Talking to a person face to face works a lot better than communicating digitally – especially when there’s a conflict. It helps to see someone is a person, and not just an answer in your phone.
My family and I, we are probably the model version of an extended family. Everything goes fine almost all the time, we all like each other. Of course, we fight too, sometimes.
A while ago, it happened. My ex -my third son’s dad- called at the end of a working day. I was tired and emotional, because I had just entrained the kids and no matter how used you get to co-parenting, it always hurts a little to see them go. I was worried about something small that turned into something big in my mind. My ex had a busy day, but he called me back anyway, I was standing in the street somewhere, it was windy outside. I still picked up. We had a fight. At that moment, we could probably fight over a pretzel, but especially over ‘the problem’: that my four year old suddenly didn’t want to go to his dad.
In his case, that’s extraordinary, because ever since he was born, he always wants to go to his dad. But all of a sudden, with his big, brown, dreamy eyes he said: ‘Mommy, I want to be with you.’ Is it wise to let a child have their way, or is it better to stick to the schedule?
It was one of those times when texting or calling doesn’t work, especially if you’re tired and it’s windy outside. We exchanged bad words. Mine became worse, my ex hung up without saying goodbye. Beep beep beep. Even when we were together he never did something like that.

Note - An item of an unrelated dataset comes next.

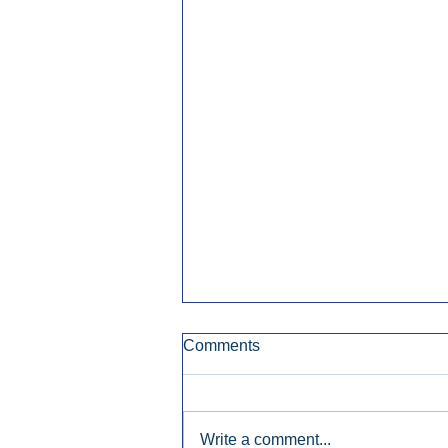
Comments
Write a comment...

We could do better. We arranged to meet over coffee.
It was in the morning, I was late. He was already there. Wearing headphones, drinking coffee, reading the newspaper. My two-year old was with me and immediately crawled onto his lap, because she always does that, even if he’s not her dad, not even her stepdad, just her half brother’s dad.
‘Hi, you want coffee too?’
We started out carefully. How should we start the conversation? I told him something irrelevant, just to break the ice. ‘It’s always different when you can look someone in the eye,’ he remarked, and he was right. We weighed our words. ‘I didn’t mean to…’ ‘Neither did I!’ That was enough.
We didn’t really need the rest of the hour. This time, it didn’t end with beep beep beep. This time he said: ‘It will be alright.’ We’re sticking to the schedule. If my son will object for a long time, we’ll start listening to him. Perhaps it will blow over. In words, it sounds easier than in feelings. But I can live with it, now that I’ve met up with his dad. Sometimes it helps to see someone’s a person, and not just an answer in your phone.